Exercise goal
In the entries below, every line that contains "Bairro" must be located and copied.
(Beginning of Data records)
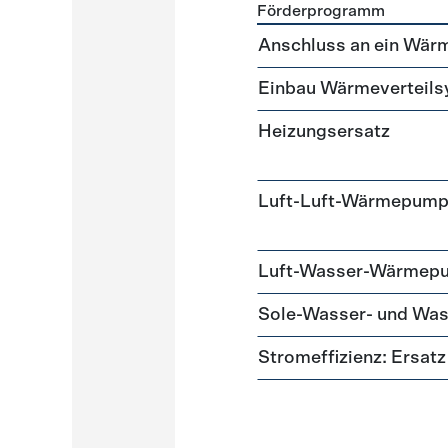
Förderprogramm
Förderprogramme
Heizun
Anschluss an ein Wär
Einbau Wärmeverteil
Heizungsersatz
Luft-Luft-Wärmepum
Luft-Wasser-Wärmep
Sole-Wasser- und W
Stromeffizienz: Ersa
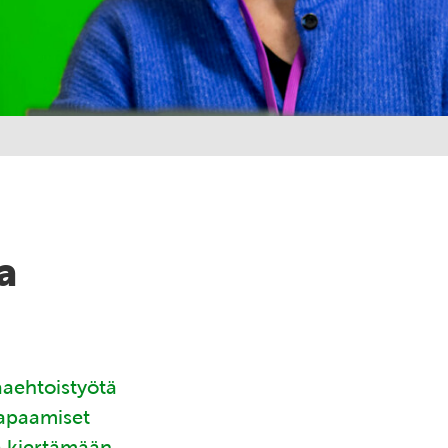
a
aaehtoistyötä
tapaamiset
ä kiertämään.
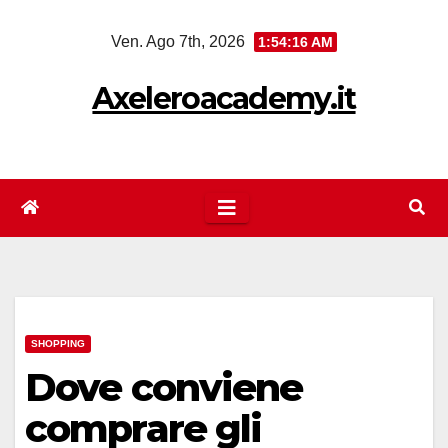
Salta
Ven. Ago 7th, 2026
1:54:17 AM
al
contenuto
Axeleroacademy.it
SHOPPING
Dove conviene
comprare gli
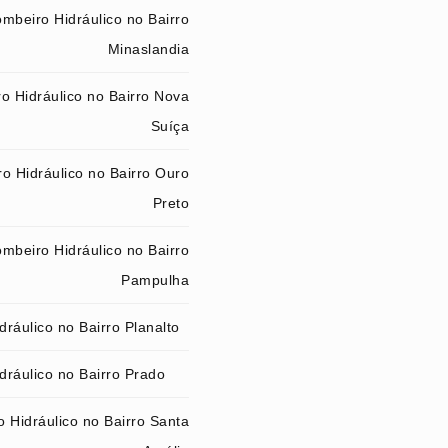
mbeiro Hidráulico no Bairro
Minaslandia
o Hidráulico no Bairro Nova
Suíça
o Hidráulico no Bairro Ouro
Preto
mbeiro Hidráulico no Bairro
Pampulha
ráulico no Bairro Planalto
dráulico no Bairro Prado
 Hidráulico no Bairro Santa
(End of Data records)
Task answer
mbeiro Hidráulico no Bairro
o Hidráulico no Bairro Nova
o Hidráulico no Bairro Ouro
mbeiro Hidráulico no Bairro
ráulico no Bairro Planalto
dráulico no Bairro Prado
 Hidráulico no Bairro Santa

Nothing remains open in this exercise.